Mengkafani Jenazah Laki-laki
a)Jenazah yang selesai dimandikan diangkat dengan posisi datar dan dibawa ke tempat yang telah disiapkan; b) Tali pengikat 5 buah diletakkan melintang pada posisi ujung kepala, dada/ bahu, pinggul, lutut, dan ujung kaki; c) Hamparkan kain kafan pertama lebih melebar ke kanan, kain ke dua lebih melebar ke kiri, kain ke tiga paling atas di tengah-tengahnya; d) Hamparkan kapas secukupnya di atas kain kafan untuk menutup jenazah; e) Bagian dubur bila perlu dilapisi plastik di antara kain kafan agar cairan tidak bocor (untuk jenazah yang diinapkan atau dibawa ke luar kota); f) Tebarkan bubuk cendana dan bubuk kapur barus di atas kapas secara merata; g) Disiapkan kapas untuk menutup badan yang ditaburi bubuk cendana dan kapur barus, serta kapas khusus penutup muka; h) Angkat jenazah dan letakkan di atas kain kafan dalam keadaan tertutup kain; i) Sisir rambutnya, tutup lubang hidung dan telinganya dengan kapas yang digulung kecil; j) Tutup tubuh bagian atas (dada ke bawah) dengan kapas yang telah dibubuhi bubuk cendana dan kapur barus (pada kemaluan kapas lebih tebal); k) Bungkus jenazah dengan kain kafan helai demi helai. Dahulukan kain kafan bagian kiri disusul bagian kanan, tarik, rapatkan dan rapikan; l) Ikat dengan tali yang sudah disiapkan, simpul pada bagian kiri dengan simpul hidup; m) Beri wangi-wangian atau percikan minyak wangi secukupnya dari atas sampai bawah dan dahulukan sebelah kanan, kecuali mayat yang mati dalam keadaan ihram. Beri juga di tempat menyemayamkannya; n) Jenazah siap dipindahkan ke tempat shalat untuk dishalatkan.

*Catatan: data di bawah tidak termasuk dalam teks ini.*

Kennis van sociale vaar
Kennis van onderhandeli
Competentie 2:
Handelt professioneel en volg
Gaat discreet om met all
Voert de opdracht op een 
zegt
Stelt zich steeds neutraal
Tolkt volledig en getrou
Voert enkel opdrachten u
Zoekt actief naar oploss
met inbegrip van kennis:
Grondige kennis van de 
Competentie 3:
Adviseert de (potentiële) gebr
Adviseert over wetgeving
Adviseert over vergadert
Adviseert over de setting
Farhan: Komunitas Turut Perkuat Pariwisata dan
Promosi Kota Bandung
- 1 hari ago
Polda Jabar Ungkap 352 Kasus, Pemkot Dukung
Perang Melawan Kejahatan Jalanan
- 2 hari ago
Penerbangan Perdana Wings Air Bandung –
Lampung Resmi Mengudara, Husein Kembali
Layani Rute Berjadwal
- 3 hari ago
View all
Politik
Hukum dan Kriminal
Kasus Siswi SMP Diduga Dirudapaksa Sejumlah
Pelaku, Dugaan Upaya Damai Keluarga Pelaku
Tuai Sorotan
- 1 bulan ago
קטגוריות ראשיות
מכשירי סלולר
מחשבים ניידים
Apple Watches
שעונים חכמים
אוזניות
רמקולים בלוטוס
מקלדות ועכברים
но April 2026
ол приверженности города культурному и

Mengkafani Jenazah Perempuan
a) Jenazah yang selesai dimandikan diangkat dengan posisi datar dan dibawa ke tempat yang telah disiapkan; b) Tali pengikat 5 buah diletakkan melintang pada posisi ujung kepala, dada/ bahu, pinggul, lutut, dan ujung kaki;c) Hamparkan kain kafan pertama lebih melebar ke kanan, kain ke dua lebih melebar ke kiri; d) Hamparkan juga kain ke tiga yang telah dilubangi tengahnya untuk memasukkan kepala. Digunakan sebagai baju kurung dan disesuaikan dengan tubuh jenazah; e) Hamparkan kain ke empat untuk kain sarung dalam posisi melintang sebatas pinggang sampai ujung kaki; f) Siapkan kain ke lima berbentuk segitiga untuk jilbab; g) Bagian dubur bila perlu dilapisi plastik di antara kain kafan agar cairan tidak bocor (untuk jenazah yang diinapkan atau dibawa ke luar kota); h) Tebarkan bubuk cendana dan bubuk kapur barus di atas kapas secara merata, letakkan di atas kain; i) Disiapkan kapas untuk menutup badan depan yang ditaburi bubuk cendana dan kapur barus, serta kapas khusus penutup muka; j) Angkat jenazah dan letakkan di atas kain kafan dalam keadaan tertutup selubung kain; k) Tutup tubuh jenazah bagian depan dengan kapas yang telah disiapkan (pada kemaluan lebih tebal); l) Pakaikan sarung pada jenazah, dilanjutkan baju kurung; m) Rambutnya dikepang 3, bila pendek diikat 3; n) Jenazah boleh dibedaki dengan bedak bubuk cendana; o) Pakaikan kerudung, seperti memakai jilbab; p) Menutup muka dengan kapas yang telah disiapkan; q) Bungkus jenazah dengan kain kafan helai demi helai. Dahulukan kain kafan bagian kiri disusul bagian kanan, tarik, rapatkan dan rapikan; r) Ikat dengan tali yang sudah disiapkan, simpul pada bagian kiri dengan simpul hidup; s) Beri wangi-wangian atau percikan minyak wangi secukupnya dari atas sampai bawah dan dahulukan sebelah kanan, kecuali mayat yang mati dalam keadaan ihram. Beri juga di tempat menyemayamkannya; t) Jenazah siap dipindahkan ke tempat shalat untuk dishalatkan.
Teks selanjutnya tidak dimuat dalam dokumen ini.